Mais ce n’est pas cela qu’elle attend des politiques. Elle n’attend pas de Jean Castex qu’il sache montrer des tips sur Tik Tok, nous dire sur Twitch qu’il a été un super pro sur les bornes d’arcade en son temps, qu’internet c’est génial. La jeunesse attend que ces personnalités s’engagent dans le concret et l’opérationnel !

Confondre gain de sympathie d’une génération VS gain de confiance

Après avoir écouté et lu beaucoup d’avis sur l’arrivée des politiques sur Twitch, une phrase revenant souvent m’a particulièrement choquée : “le capital sympathie”.

J’ai le sentiment qu’en 2021, la politique nationale a perdu tout son sens, ses valeurs, sa raison d’être.
La politique n’est pas faite pour être sympathique. Les hommes et femmes politiques ne sont pas là pour être sympathiques. Ce n’est pas ce que nous attendons et devons attendre d’eux.
Nous souhaitons des hommes et des femmes d’action.
La sympathie, Jean-Luc Mélenchon l’a, mais cela ne fait pas de lui un concurrent sérieux, une personnalité politique qui accédera au pouvoir.

Justement parce que la sympathie n’a rien à voir avec la confiance !

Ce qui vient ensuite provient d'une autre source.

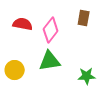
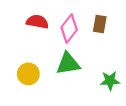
brown rectangle: (84, 18) -> (100, 24), moved

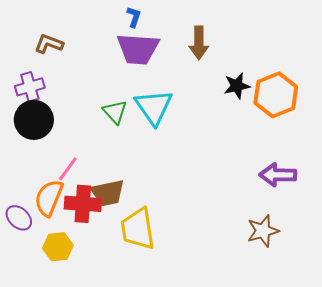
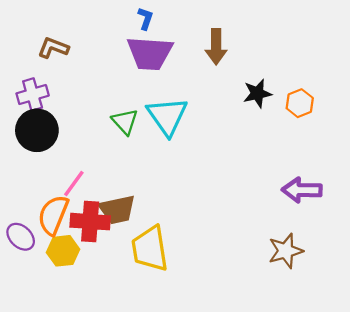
orange hexagon: (276, 95) -> (300, 103), size x0.6
yellow hexagon: (58, 247) -> (63, 251), moved

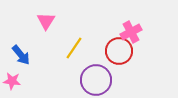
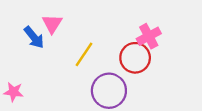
blue arrow: (21, 55) -> (34, 37), moved

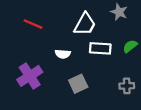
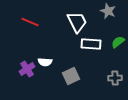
white trapezoid: (85, 24) -> (77, 22), turned -55
white semicircle: (63, 54) -> (45, 62), moved
purple cross: (30, 76) -> (27, 69), size x0.7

Cette volonté de stratégie de communication politique de vouloir créer un capital sympathie autour de certaines personnalités est une grave erreur de vision et qui appuie la perte de raison d’être de la politique en France.

Personne ne veut d’un ou d’une Président / Présidente sympathique.
Nous voulons avoir confiance en notre Président / Présidente.

Qui a déjà eu des amis super sympathiques mais auxquels ils ne feraient pas confiance pour certains sujets ou dans certaines circonstances ?
Tout le monde !

“Je n’ai pas téléchargé TéléCovid”. Quelle crédibilité sur Twitch ?

Devenir un meme ou devenir un exemple ?

Les gaffes sur les sujets du numériques par Jean Castex ont déjà fait le tour du web francophone.
Jean Castex est d’ailleurs rapidement devenu un meme pour cela.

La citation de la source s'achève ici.